Und dies erst, nachdem die Tochter mehrfach insistierte, man solle die Mutter doch gründlich untersuchen.
Überfordertes Personal?
Das Personal habe sich zwar sehr Mühe gegeben, sei aber wohl oft überfordert gewesen, vermutet Erica Egger, selber diplomierte Pflegefachfrau.
«Ich denke, es hatte zu wenig diplomiertes Personal. Deshalb war das Hilfspersonal oft sich selber überlassen». Eine Einschätzung, die von anderen Angehörige geteilt wird.
Angehörige werden als Nörgler abgestempelt
Weil Sie alle ähnliche Erfahrungen machen, schliessen sich mehrere Angehörigen zusammen und suchen das Gespräch mit der Heimleitung. «Das Ziel war, die Situation gemeinsam für die Zukunft zu verbessern», sagt Gerd Ruder.
Weil die Heimleitung keinerlei Interesse zeigt, gelangen die Angehörigen schliesslich an den Stiftungsrat. Erst nach Monaten kommt ein Gespräch zustande. Auch das hätte aber nichts gebracht. Die Angehörigen geben resigniert auf.
Pflegeheim weist Kritik zurück
Aus Datenschutzgründen könne man zu den Einzelsituationen nichts sagen, teilt das Alters- und Pflegeheim «Madle» schriftlich mit. Die Vorwürfe seien damals vom Stiftungsrat und dem Heim ernst genommen und genau geprüft.
«Die Konflikte bestanden zum grössten Teil darin, dass das Heim im Interesse der Bewohner gehandelt hat und nicht voll und ganz nach den Interessen der Angehörigen.»
Aufgrund der Beschwerden habe sich das Heim jedoch intensiv mit der Information der Angehörigen und über Veränderungen in der Pflege auseinander gesetzt. Verbesserungsmassnahmen seien eingeleitet, aber noch nicht vollumfänglich umgesetzt worden.

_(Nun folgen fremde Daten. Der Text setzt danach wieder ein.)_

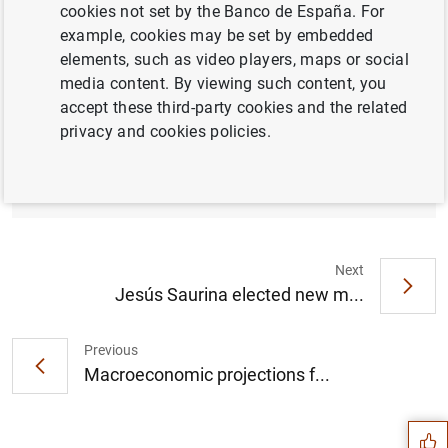
cookies not set by the Banco de España. For
example, cookies may be set by embedded
elements, such as video players, maps or social
media content. By viewing such content, you
The Cooperativa de Maestros de Melilla’s
accept these third-party cookies and the related
Bases project and Finanzas para Mortales
privacy and cookies policies.
are the winners of the 2018 “Finanzas para
Todos” financial education awards (391
KB
)
Next
Jesús Saurina elected new m...
Previous
Suggestion
Macroeconomic projections f...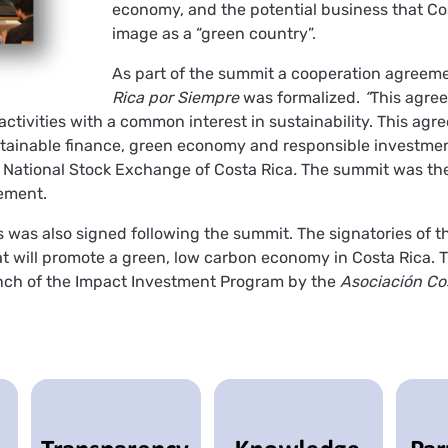
economy, and the potential business that Cos
image as a “green country”.
As part of the summit a cooperation agree
Rica por Siempre
was formalized.
“
This agre
of activities with a common interest in sustainability. This 
stainable finance, green economy and responsible investmen
 National Stock Exchange of Costa Rica
.
The summit was the f
eement.
 was also signed following the summit. The signatories of t
hat will promote a green, low carbon economy in Costa Rica. T
unch of the Impact Investment Program by the
Asociación Co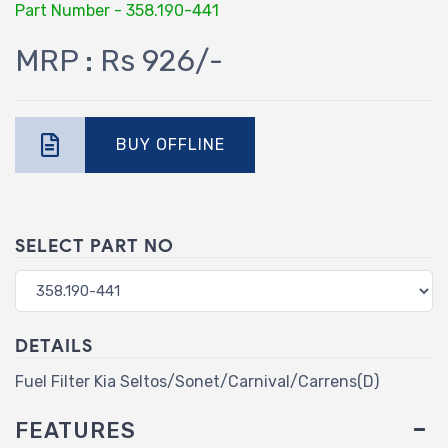
Part Number - 358.190-441
MRP : Rs 926/-
BUY OFFLINE
SELECT PART NO
DETAILS
Fuel Filter Kia Seltos/Sonet/Carnival/Carrens(D)
FEATURES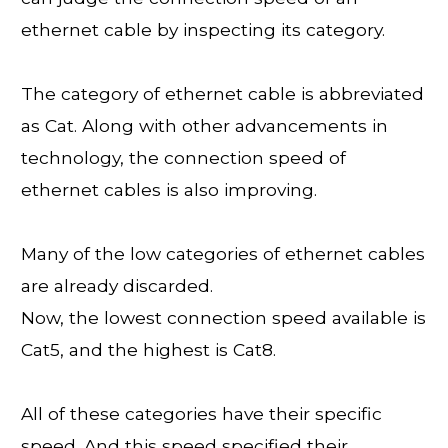
ethernet cable by inspecting its category.
The category of ethernet cable is abbreviated
as Cat. Along with other advancements in
technology, the connection speed of
ethernet cables is also improving.
Many of the low categories of ethernet cables
are already discarded.
Now, the lowest connection speed available is
Cat5, and the highest is Cat8.
All of these categories have their specific
speed. And this speed specified their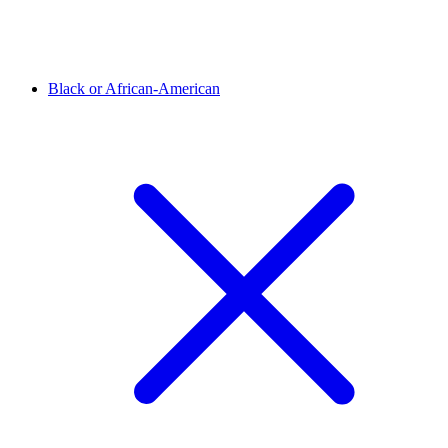
Black or African-American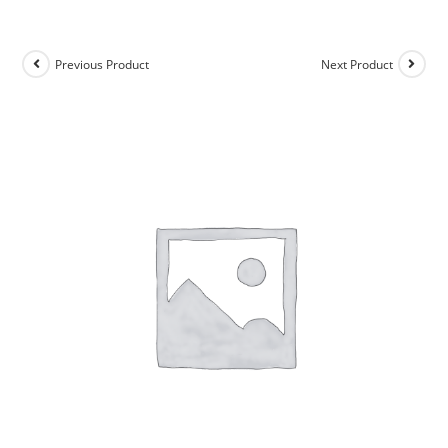
Previous Product
Next Product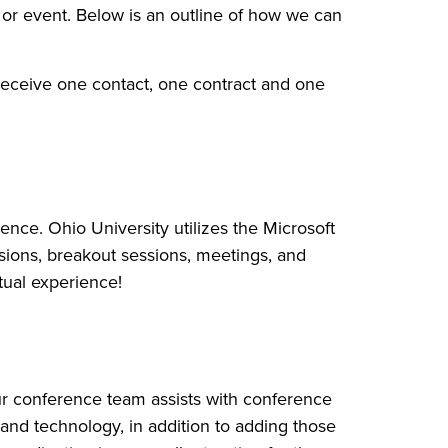
or event. Below is an outline of how we can
receive one contact, one contract and one
ence. Ohio University utilizes the Microsoft
ssions, breakout sessions, meetings, and
tual experience!
r conference team assists with conference
and technology, in addition to adding those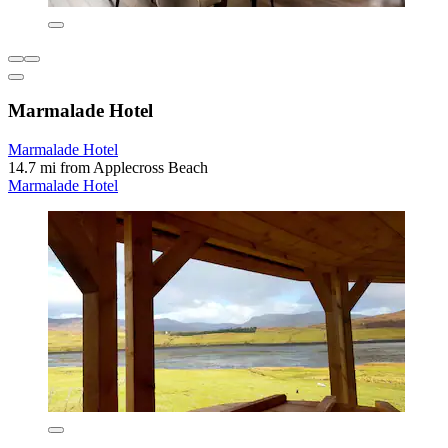
Marmalade Hotel
Marmalade Hotel
14.7 mi from Applecross Beach
Marmalade Hotel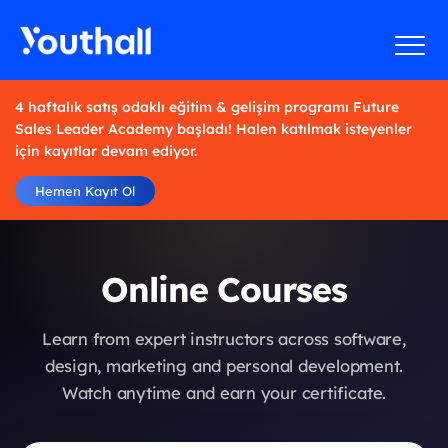
4 haftalık satış odaklı eğitim & gelişim programı Future
Sales Leader Academy başladı! Halen katılmak isteyenler
için kayıtlar devam ediyor.
Hemen Kayıt Ol
Online Courses
Learn from expert instructors across software,
design, marketing and personal development.
Watch anytime and earn your certificate.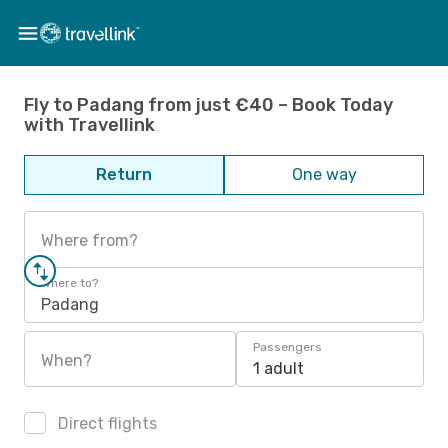
Fly to Padang from just €40 – Book Today
with Travellink
Return
One way
Where from?
Where to?
Padang
Passengers
When?
1 adult
Direct flights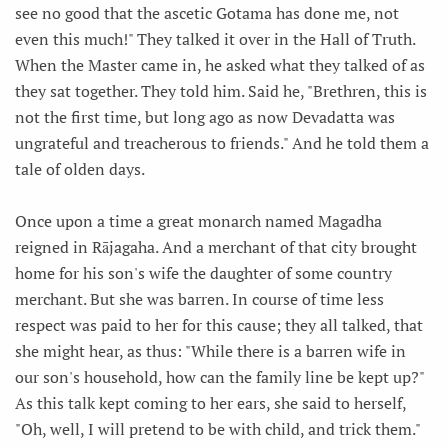
see no good that the ascetic Gotama has done me, not
even this much!" They talked it over in the Hall of Truth.
When the Master came in, he asked what they talked of as
they sat together. They told him. Said he, "Brethren, this is
not the first time, but long ago as now Devadatta was
ungrateful and treacherous to friends." And he told them a
tale of olden days.
Once upon a time a great monarch named Magadha
reigned in Rājagaha. And a merchant of that city brought
home for his son's wife the daughter of some country
merchant. But she was barren. In course of time less
respect was paid to her for this cause; they all talked, that
she might hear, as thus: "While there is a barren wife in
our son's household, how can the family line be kept up?"
As this talk kept coming to her ears, she said to herself,
"Oh, well, I will pretend to be with child, and trick them."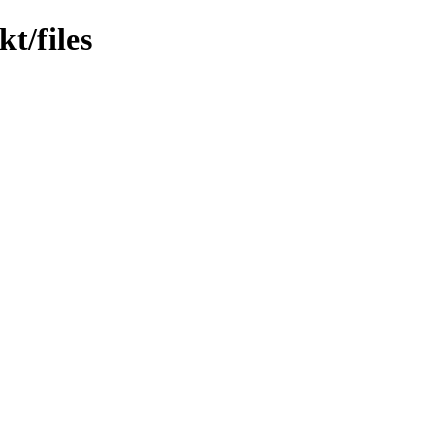
t/files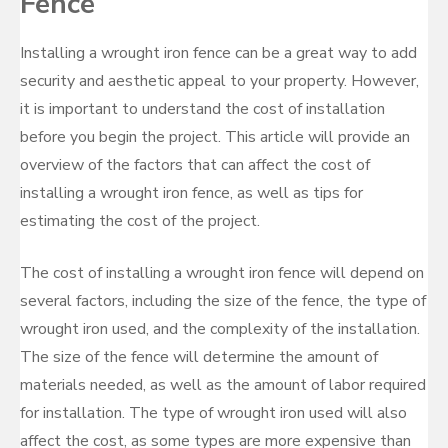
Fence
Installing a wrought iron fence can be a great way to add
security and aesthetic appeal to your property. However,
it is important to understand the cost of installation
before you begin the project. This article will provide an
overview of the factors that can affect the cost of
installing a wrought iron fence, as well as tips for
estimating the cost of the project.
The cost of installing a wrought iron fence will depend on
several factors, including the size of the fence, the type of
wrought iron used, and the complexity of the installation.
The size of the fence will determine the amount of
materials needed, as well as the amount of labor required
for installation. The type of wrought iron used will also
affect the cost, as some types are more expensive than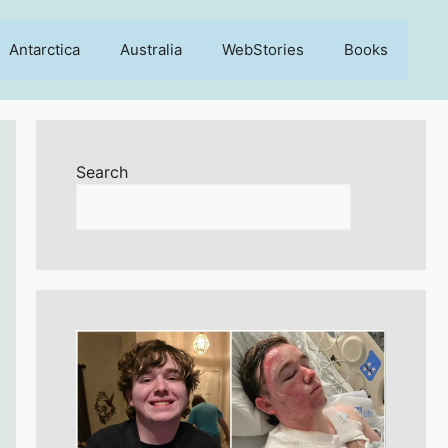
Antarctica
Australia
WebStories
Books
Search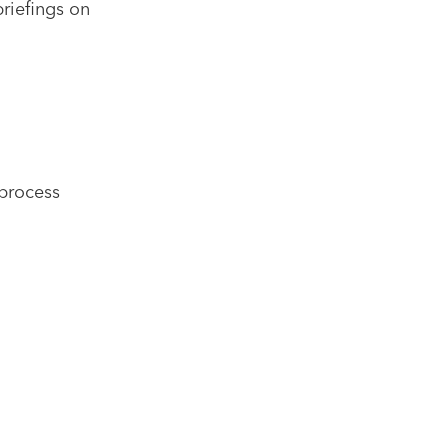
briefings on
process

UBA: Konflikte zwischen Heim und Angehörige sind häufig
Bei der unabhängigen Beratungsstelle für das Alter UBA kennt man das Problem: Konflikte zwischen Angehörigen und Heimen seien bei der Hotline oft ein Thema. «Viele Heime haben immer noch nicht verstanden, dass man die Angehörigen in die Pflege einbeziehen muss», sagt Albert Wettstein von der UBA Zürich.
Es fehle an vielen Orten immer noch an einer Kultur der Zusammenarbeit. «Dabei ist das ein riesiger Gewinn für alle und ich verstehe nicht, warum ein Heim nicht Energie darauf verwendet, Angehörige zu einer Ressource zu machen statt zu einem Problem», sagt Albert Wettstein.

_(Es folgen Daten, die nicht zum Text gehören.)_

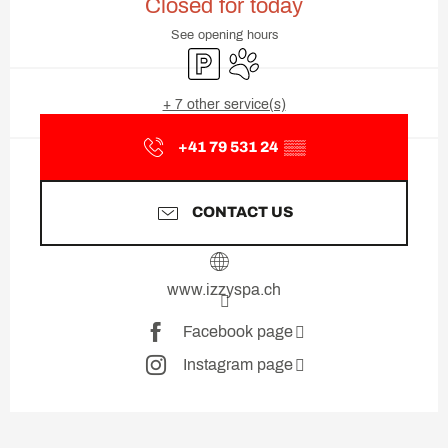
Closed for today
See opening hours
Car park
Animals accepted
+ 7 other service(s)
+41 79 531 24
▒▒
CONTACT US
www.izzyspa.ch
Facebook page
Instagram page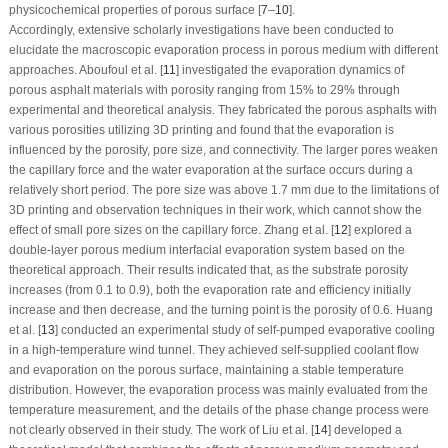
physicochemical properties of porous surface [
7
–
10
].
Accordingly, extensive scholarly investigations have been conducted to
elucidate the macroscopic evaporation process in porous medium with different
approaches. Aboufoul et al. [
11
] investigated the evaporation dynamics of
porous asphalt materials with porosity ranging from 15% to 29% through
experimental and theoretical analysis. They fabricated the porous asphalts with
various porosities utilizing 3D printing and found that the evaporation is
influenced by the porosity, pore size, and connectivity. The larger pores weaken
the capillary force and the water evaporation at the surface occurs during a
relatively short period. The pore size was above 1.7 mm due to the limitations of
3D printing and observation techniques in their work, which cannot show the
effect of small pore sizes on the capillary force. Zhang et al. [
12
] explored a
double-layer porous medium interfacial evaporation system based on the
theoretical approach. Their results indicated that, as the substrate porosity
increases (from 0.1 to 0.9), both the evaporation rate and efficiency initially
increase and then decrease, and the turning point is the porosity of 0.6. Huang
et al. [
13
] conducted an experimental study of self-pumped evaporative cooling
in a high-temperature wind tunnel. They achieved self-supplied coolant flow
and evaporation on the porous surface, maintaining a stable temperature
distribution. However, the evaporation process was mainly evaluated from the
temperature measurement, and the details of the phase change process were
not clearly observed in their study. The work of Liu et al. [
14
] developed a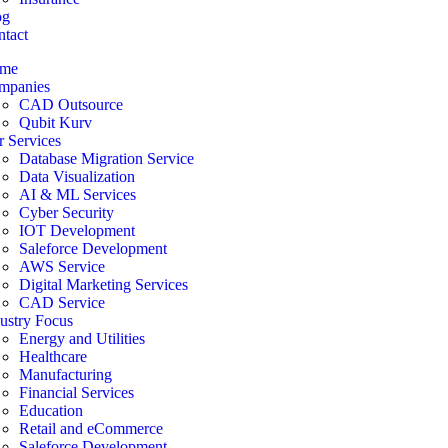
og
tact
me
mpanies
CAD Outsource
Qubit Kurv
 Services
Database Migration Service
Data Visualization
AI & ML Services
Cyber Security
IOT Development
Saleforce Development
AWS Service
Digital Marketing Services
CAD Service
ustry Focus
Energy and Utilities
Healthcare
Manufacturing
Financial Services
Education
Retail and eCommerce
Saleforce Development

Nicht jeder Kanton bietet eine Ombudsstelle
Hätten die Angehörigen an eine Ombudsstelle wie die UBA gelangen können, wäre die Situation vielleicht anders verlaufen. «Wir können eine Mediation erreichen und dann meistens eine gute Lösung erarbeiten, weil unsere Fachleute auf Augenhöhe mit dem Personal diskutieren kann», sagt Albert Wettstein.
Nur: die UBA ist in Basel-Land nicht aktiv. Und der Kanton bietet bis heute keine eigene Ombudsstelle für Altersfragen. Dabei wäre das eine Massnahme zur Qualitäts-Sicherung, sagt Barbara Gassmann, Vizepräsidentin vom Schweizer Verband der Pflegefachleute SBK. «Wir stellen fest: Nur schon das Vorhandensein einer Ombudsstelle hat einen Einfluss auf die Heime».